## About this exercise
From the entries below, return exactly the lines beginning at the one that contains "si chacun des associés est assuré à titre" and ending at the one that contains "pourront bénéficier à", both of them included, and only those lines.

## Dataset entries
● ● ● ●

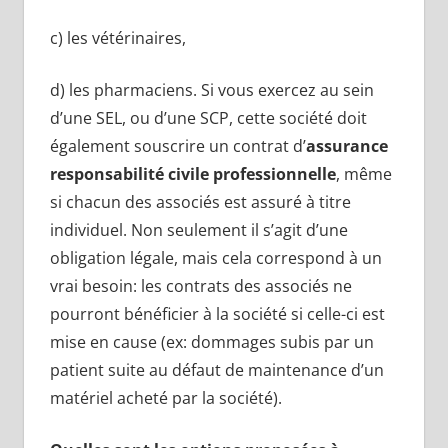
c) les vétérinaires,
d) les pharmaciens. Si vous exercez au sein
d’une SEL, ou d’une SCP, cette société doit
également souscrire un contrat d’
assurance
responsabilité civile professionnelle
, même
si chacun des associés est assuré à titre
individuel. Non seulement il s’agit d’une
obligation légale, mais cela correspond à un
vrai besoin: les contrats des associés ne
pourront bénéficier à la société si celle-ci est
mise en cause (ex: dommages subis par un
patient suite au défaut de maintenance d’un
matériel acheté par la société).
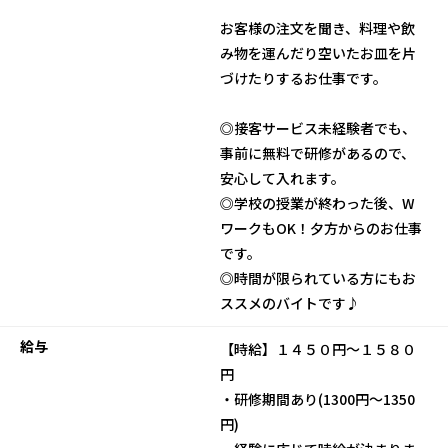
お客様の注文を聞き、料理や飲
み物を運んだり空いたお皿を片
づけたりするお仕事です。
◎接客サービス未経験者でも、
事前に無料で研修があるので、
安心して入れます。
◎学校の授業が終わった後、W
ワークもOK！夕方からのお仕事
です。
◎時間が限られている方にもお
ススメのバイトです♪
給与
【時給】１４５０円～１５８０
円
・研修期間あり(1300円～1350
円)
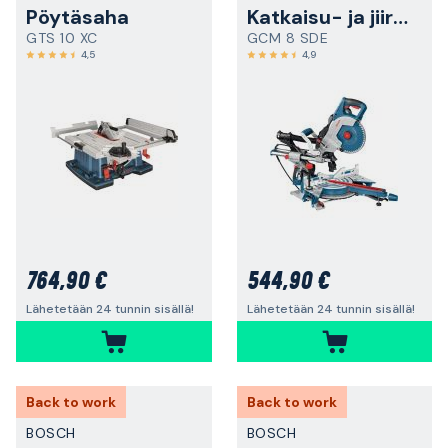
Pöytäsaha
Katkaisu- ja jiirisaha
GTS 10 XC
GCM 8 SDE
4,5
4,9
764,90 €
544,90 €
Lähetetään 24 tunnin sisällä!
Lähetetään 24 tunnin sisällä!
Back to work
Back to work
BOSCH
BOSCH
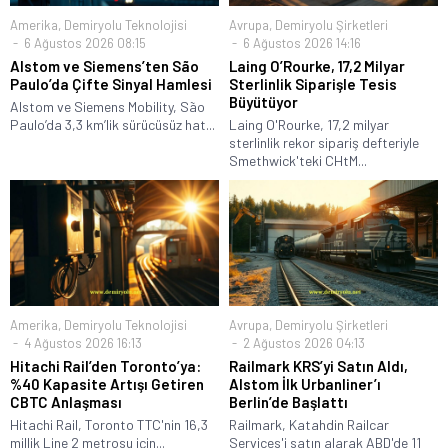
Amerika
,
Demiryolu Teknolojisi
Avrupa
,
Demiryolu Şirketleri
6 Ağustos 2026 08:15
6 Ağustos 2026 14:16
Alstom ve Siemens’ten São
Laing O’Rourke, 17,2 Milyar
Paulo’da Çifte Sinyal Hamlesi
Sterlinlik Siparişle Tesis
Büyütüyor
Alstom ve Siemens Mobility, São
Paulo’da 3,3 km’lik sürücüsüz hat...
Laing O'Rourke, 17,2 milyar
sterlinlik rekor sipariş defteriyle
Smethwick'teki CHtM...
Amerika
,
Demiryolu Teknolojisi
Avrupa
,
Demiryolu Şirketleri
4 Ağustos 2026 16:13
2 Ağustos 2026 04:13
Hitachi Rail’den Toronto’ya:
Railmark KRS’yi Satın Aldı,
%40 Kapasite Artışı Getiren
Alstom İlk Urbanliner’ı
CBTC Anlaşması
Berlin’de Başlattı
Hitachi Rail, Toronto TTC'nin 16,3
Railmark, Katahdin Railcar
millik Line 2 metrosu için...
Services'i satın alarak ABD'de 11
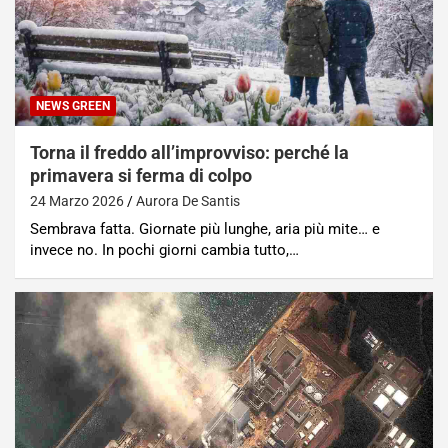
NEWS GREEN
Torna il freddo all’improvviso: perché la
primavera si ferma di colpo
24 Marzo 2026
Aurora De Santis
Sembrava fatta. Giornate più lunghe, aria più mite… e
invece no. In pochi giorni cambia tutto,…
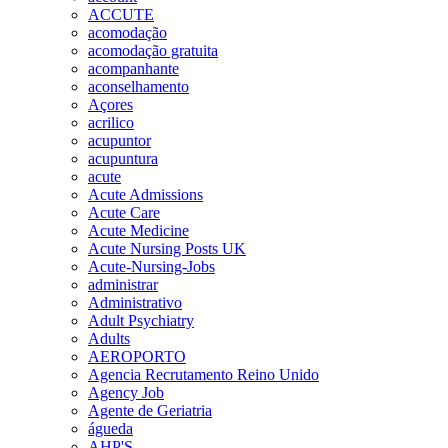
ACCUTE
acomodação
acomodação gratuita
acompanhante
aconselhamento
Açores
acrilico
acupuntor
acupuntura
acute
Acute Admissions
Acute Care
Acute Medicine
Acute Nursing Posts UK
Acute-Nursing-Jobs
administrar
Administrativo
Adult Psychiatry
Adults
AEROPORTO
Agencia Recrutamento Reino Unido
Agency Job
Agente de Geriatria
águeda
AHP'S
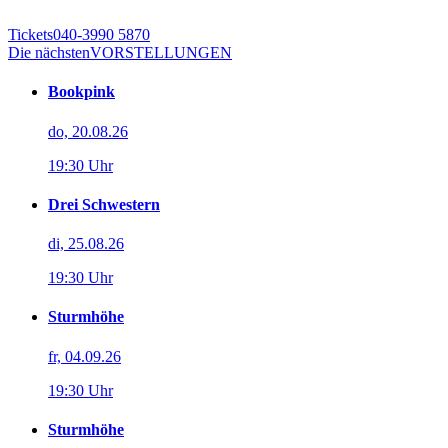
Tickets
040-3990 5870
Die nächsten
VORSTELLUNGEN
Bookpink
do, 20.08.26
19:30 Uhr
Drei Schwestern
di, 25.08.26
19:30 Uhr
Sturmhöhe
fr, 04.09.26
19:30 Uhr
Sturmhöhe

● ● ● ●

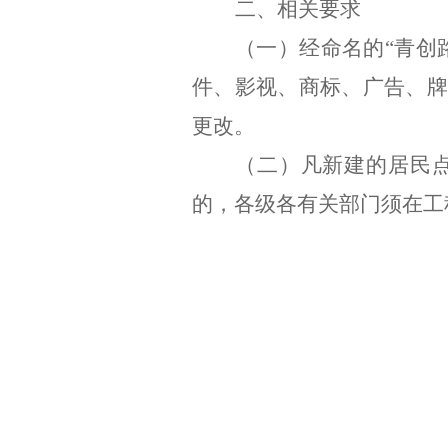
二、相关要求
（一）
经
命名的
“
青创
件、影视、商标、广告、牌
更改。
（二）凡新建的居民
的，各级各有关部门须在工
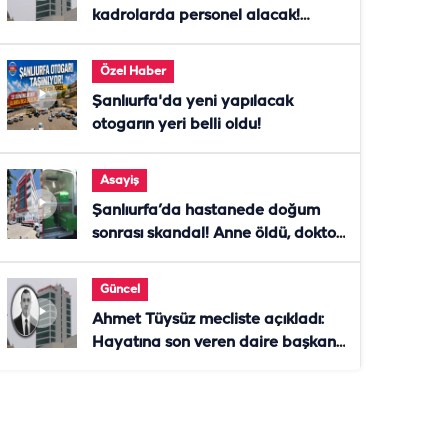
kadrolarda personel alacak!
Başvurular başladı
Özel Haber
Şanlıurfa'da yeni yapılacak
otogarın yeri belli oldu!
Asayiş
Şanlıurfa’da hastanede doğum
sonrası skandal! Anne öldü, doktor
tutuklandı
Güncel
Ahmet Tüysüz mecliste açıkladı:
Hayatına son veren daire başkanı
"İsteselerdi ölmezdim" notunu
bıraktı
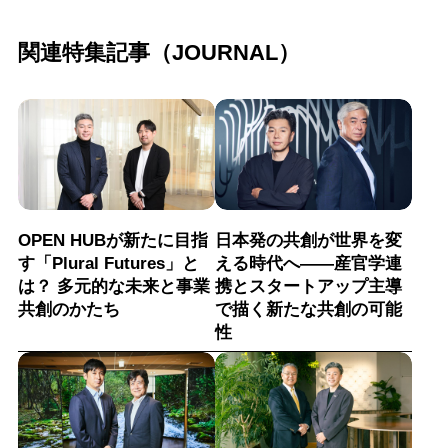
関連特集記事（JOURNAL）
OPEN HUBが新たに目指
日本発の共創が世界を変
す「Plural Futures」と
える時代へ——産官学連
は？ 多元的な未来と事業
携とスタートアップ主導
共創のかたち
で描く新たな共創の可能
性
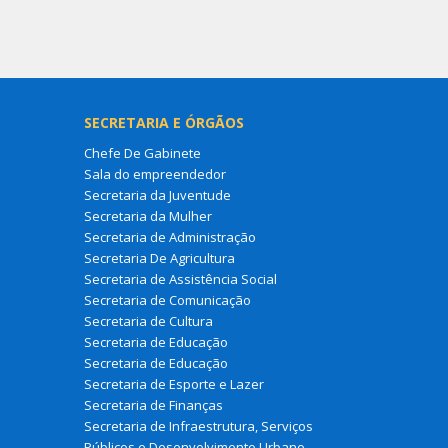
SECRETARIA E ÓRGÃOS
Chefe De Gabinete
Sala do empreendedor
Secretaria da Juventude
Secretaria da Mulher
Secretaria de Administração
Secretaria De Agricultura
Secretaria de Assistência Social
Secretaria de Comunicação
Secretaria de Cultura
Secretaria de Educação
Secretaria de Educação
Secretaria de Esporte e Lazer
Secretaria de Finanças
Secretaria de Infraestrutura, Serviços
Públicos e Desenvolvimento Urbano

● ● ● ●

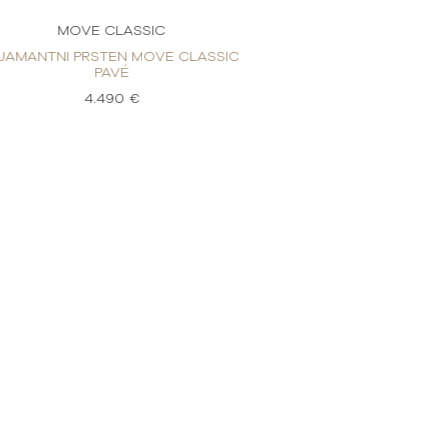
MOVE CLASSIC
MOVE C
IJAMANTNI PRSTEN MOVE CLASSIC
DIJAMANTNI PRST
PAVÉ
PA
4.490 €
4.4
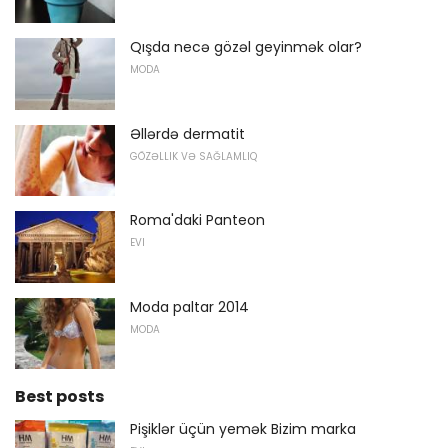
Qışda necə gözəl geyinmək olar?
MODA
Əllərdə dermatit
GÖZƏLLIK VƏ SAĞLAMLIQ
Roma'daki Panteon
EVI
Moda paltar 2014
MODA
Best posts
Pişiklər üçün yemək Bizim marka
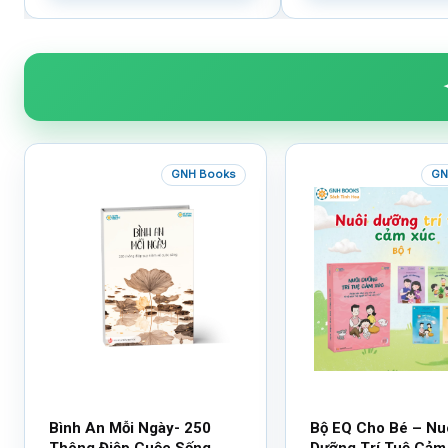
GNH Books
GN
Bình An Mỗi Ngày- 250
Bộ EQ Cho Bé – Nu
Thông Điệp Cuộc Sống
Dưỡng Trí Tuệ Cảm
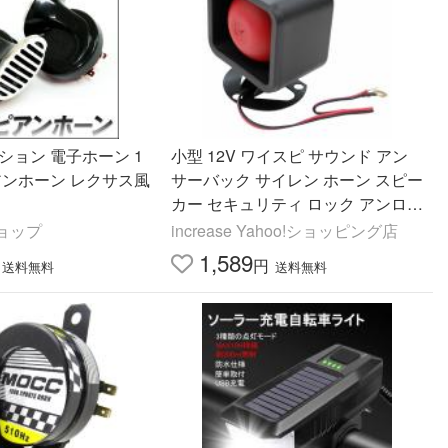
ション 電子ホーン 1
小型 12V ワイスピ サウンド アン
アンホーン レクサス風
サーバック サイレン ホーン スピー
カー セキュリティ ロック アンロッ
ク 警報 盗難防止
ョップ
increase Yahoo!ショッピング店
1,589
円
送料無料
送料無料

● ● ● ●

## Your solution
si chacun des associés est assuré à titre
individuel. Non seulement il s’agit d’une
obligation légale, mais cela correspond à un
vrai besoin: les contrats des associés ne
pourront bénéficier à la société si celle-ci est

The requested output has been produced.